Yesterday was one of those days where everything went wrong.

On Tuesday I started a project to audit our records of everyone who is permanently forbidden from campus.  I worked on it and nothing else for two days, 16 straight working hours and paid meticulous attention to detail.  The product I turned in was exactly what had been requested.

NEED. CAKE. NOW.

Yesterday I went to talk with the officer who assigned me the project and he told me it wasn’t what he wanted at all (even though when I gave it to him Wednesday and he looked over it, he pronounced it good).  Instead of just running an audit to see whether our paper files and electronic files meet up, apparently I’m supposed to create an easy reference guide so that a committee of people can decide whether any of these people should be permitted on campus in the future.  Which is not what I was originally assigned and which requires entirely different information than an audit which, not to harp on, I’d spent 16 hours compiling data for.

Then!  A volunteer organization we (and when I say “we” I mean “I”) run background checks for started a minor panic with it’s volunteers by declaring that they had never received the results of checks we (meaning “I”) had run.

“Bollocks!” cried I viciously, pulling up multiple emails spanning a month demonstrating that I had, in fact, sent the results off properly.

I have pride issues.  I have no problem admitting when I’ve done something incorrectly or correcting mistakes.  But when I’ve done my job properly, supplied exactly what was asked, and done so in a fabulously quick manner, only to be told I’m completely in the wrong and/or failed in a basic duty when I haven’t…poor J. gets a long rant over lunch.

Snarl.  The dizzying cocktail of feminine hormones currently swirling through my system didn’t make matters easier either.

However, thanks to a long and rather hilarious talk with Sav, Vodka, and Hennessy about (among other things) law, obstetrics, and drugs (legal ones!), I’m feeling in much better form.

TGIF, my fuzzy little chinchillas.

5 thoughts on “I’m Good at My Job, Dang It!”

  1. You have my deepest sympathies for the inadequacies of the incompetents who can’t decide what they really want. Then, when faced with the evidence of their idiocy play the ‘it’s all your fault anyway’ card.

    We believe in volcano sacrifices to the great goddess of annoyance and anger here in the east. We’ve built a ramp and everything. When that fails. We hide the bodies in the retention pond. No one wants to look there because of all the Canadian geese and the resultant poop.

    I’ll make a couple of extra sacrifices in your honor.
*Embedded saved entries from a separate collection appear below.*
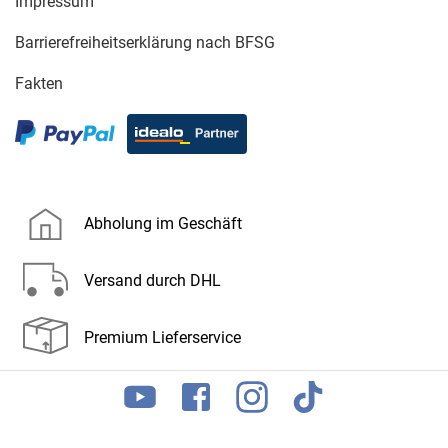
Impressum
Barrierefreiheitserklärung nach BFSG
Fakten
Abholung im Geschäft
Versand durch DHL
Premium Lieferservice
I might be on that list you compiled.

    1. I would, but since it usually involves a massive crime spree, sexual assault (the pain and horror of which I work very hard to keep the press out of since it’s none of their damn business unless they intend on making the community safter – and as they are usually just trying to sell papers they can butt out of someone’s personal tragedy), or had the FBI involved, anonymity is hard to maintain. You understand.